I first started seriously following the NBA in the early-mid ’90s, and two of my favorite non-Knicks players were the subject of this week’s “30 for 30” film, “Once Brothers,” a review of which is coming up just as soon as I shoot a commercial with Magic…
I liked Vlade Divac because he was weirdly slovenly for an athlete (I half expected to see a cigarette dangling from his mouth as he ran up the court), because the contrast of his talent and erratic play frustrated Magic Johnson in a way that always seeemed amusing and because when he was playing really well (as he would most consistently on those turn-of-the-century Kings teams), he made the game incredibly fun to watch.
Drazen Petrovic, on the other hand, was great to watch because he wasn’t fun. He was an assassin, striving to get a team filled with knuckleheads (several of whom were interviewed for this film) to be taken seriously.

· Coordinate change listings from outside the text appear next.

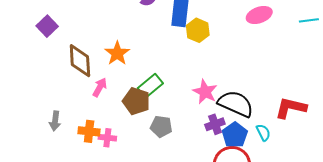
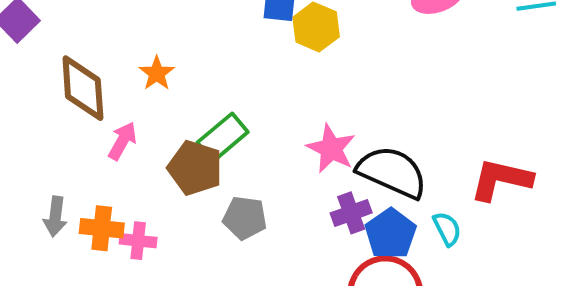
orange star: (117, 53) -> (157, 73), size x0.7
gray arrow: (55, 121) -> (55, 217), moved

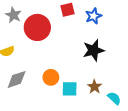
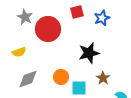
black star: (93, 50) -> (89, 53), moved
brown star: (95, 87) -> (103, 78), moved

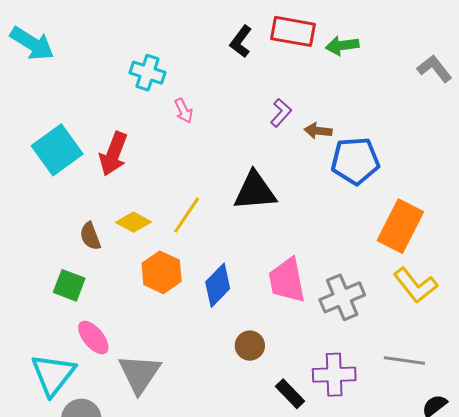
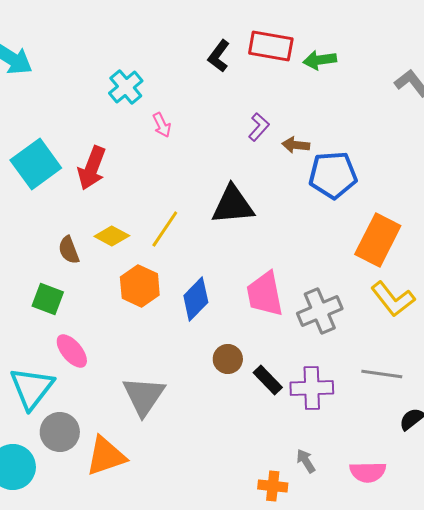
cyan cross: (148, 73) -> (126, 87), turned 32
gray triangle: (139, 374) -> (144, 396), moved
black rectangle: (290, 394) -> (268, 380), moved

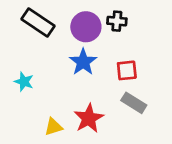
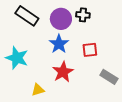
cyan star: (24, 82) -> (17, 58), size x1.6
gray rectangle: (134, 103) -> (109, 77), moved
red star: (89, 118) -> (63, 72), moved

I loved watching him bury a big shot and then pump his fist, or command the Meadowlands crowd to get up on their damn feet already, and was very sad to hear about his death, so soon after America had finally started to realize how great he was.
Though it was probably too long (I could have done without some of the childhood material about Vlade and Drazen, and maybe some of Vlade’s travelogue before he got to Croatia), “Once Brothers” did a nice job of telling the sad story of how politics tore apart that great Yugoslavian team, and the friendship between Divac and Petrovic, and how Drazen’s fatal car accident prevented any chance for the former brothers to reconcile. It’s unclear how many of the weird looks Vlade got in Croatia were because of his past versus people simply noticing a 7-foot tall man being trailed by a camera crew, but his visits to Drazen’s family his grave were among the more moving moments of the “30 for 30” series.
What did everybody else think?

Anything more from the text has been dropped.